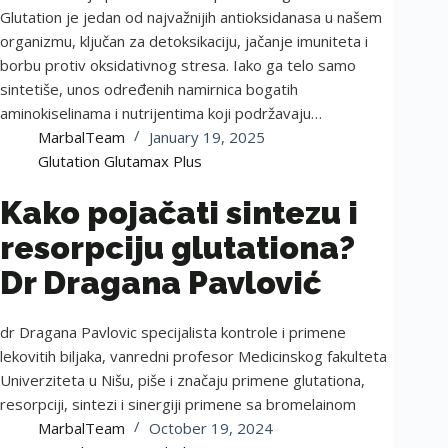
Glutation je jedan od najvažnijih antioksidanasa u našem
organizmu, ključan za detoksikaciju, jačanje imuniteta i
borbu protiv oksidativnog stresa. Iako ga telo samo
sintetiše, unos određenih namirnica bogatih
aminokiselinama i nutrijentima koji podržavaju…
MarbalTeam
January 19, 2025
Glutation Glutamax Plus
Kako pojačati sintezu i
resorpciju glutationa?
Dr Dragana Pavlović
dr Dragana Pavlovic specijalista kontrole i primene
lekovitih biljaka, vanredni profesor Medicinskog fakulteta
Univerziteta u Nišu, piše i značaju primene glutationa,
resorpciji, sintezi i sinergiji primene sa bromelainom
MarbalTeam
October 19, 2024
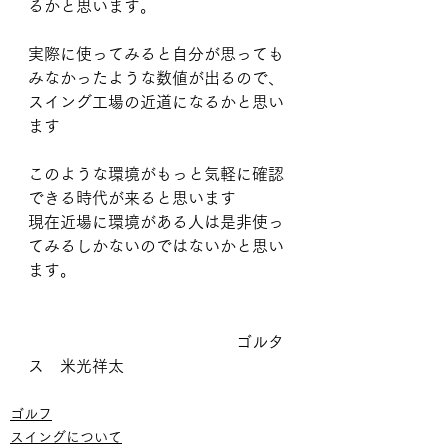
るかと思います。
実際に使ってみると自分が思っても
みなかったような数値が出るので、
スイング工場の近道になるかと思い
ます
このような環境がもっと気軽に確認
できる時代が来ると思います
現在近場に環境がある人は是非使っ
てみるしかないのではないかと思い
ます。
　　　　　　　　　　　　　ゴルタ
ス　米光祥太
ゴルフ
スイングについて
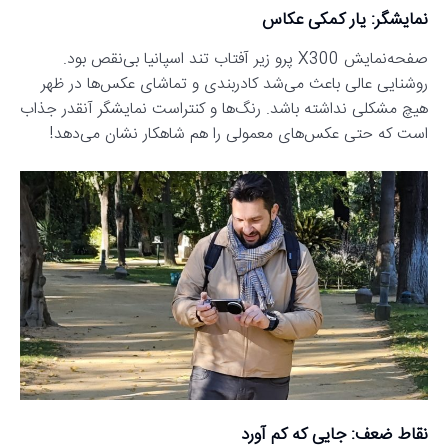
نمایشگر: یار کمکی عکاس
صفحه‌نمایش X300 پرو زیر آفتاب تند اسپانیا بی‌نقص بود.
روشنایی عالی باعث می‌شد کادربندی و تماشای عکس‌ها در ظهر
هیچ مشکلی نداشته باشد. رنگ‌ها و کنتراست نمایشگر آنقدر جذاب
است که حتی عکس‌های معمولی را هم شاهکار نشان می‌دهد!
نقاط ضعف: جایی که کم آورد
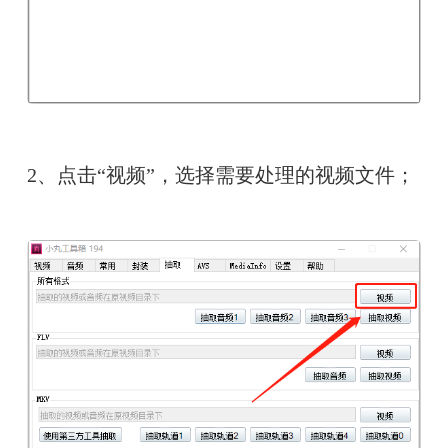
2、点击“视频”，选择需要处理的视频文件；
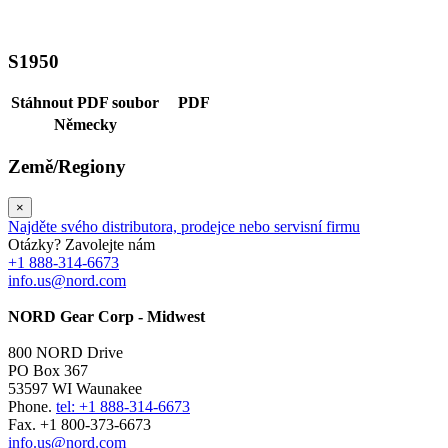
S1950
Stáhnout PDF soubor
PDF
Německy
Země/Regiony
×
Najděte svého distributora, prodejce nebo servisní firmu
Otázky? Zavolejte nám
+1 888-314-6673
info.us@nord.com
NORD Gear Corp - Midwest
800 NORD Drive
PO Box 367
53597 WI Waunakee
Phone.
tel: +1 888-314-6673
Fax. +1 800-373-6673
info.us@nord.com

Requirement » From the line with "resorpciji, sintezi i" through the last line of the entries above, transcribe everything exactly, both ends included, but not the pictures.

Response area »
resorpciji, sintezi i sinergiji primene sa bromelainom
MarbalTeam
October 19, 2024
るかと思います。
実際に使ってみると自分が思っても
みなかったような数値が出るので、
スイング工場の近道になるかと思い
ます
このような環境がもっと気軽に確認
できる時代が来ると思います
現在近場に環境がある人は是非使っ
てみるしかないのではないかと思い
ます。
　　　　　　　　　　　　　ゴルタ
ス　米光祥太
ゴルフ
スイングについて
نمایشگر: یار کمکی عکاس
صفحه‌نمایش X300 پرو زیر آفتاب تند اسپانیا بی‌نقص بود.
روشنایی عالی باعث می‌شد کادربندی و تماشای عکس‌ها در ظهر
هیچ مشکلی نداشته باشد. رنگ‌ها و کنتراست نمایشگر آنقدر جذاب
است که حتی عکس‌های معمولی را هم شاهکار نشان می‌دهد!
نقاط ضعف: جایی که کم آورد
2、点击“视频”，选择需要处理的视频文件；
S1950
Stáhnout PDF soubor
PDF
Německy
Země/Regiony
×
Najděte svého distributora, prodejce nebo servisní firmu
Otázky? Zavolejte nám
+1 888-314-6673
info.us@nord.com
NORD Gear Corp - Midwest
800 NORD Drive
PO Box 367
53597 WI Waunakee
Phone.
tel: +1 888-314-6673
Fax. +1 800-373-6673
info.us@nord.com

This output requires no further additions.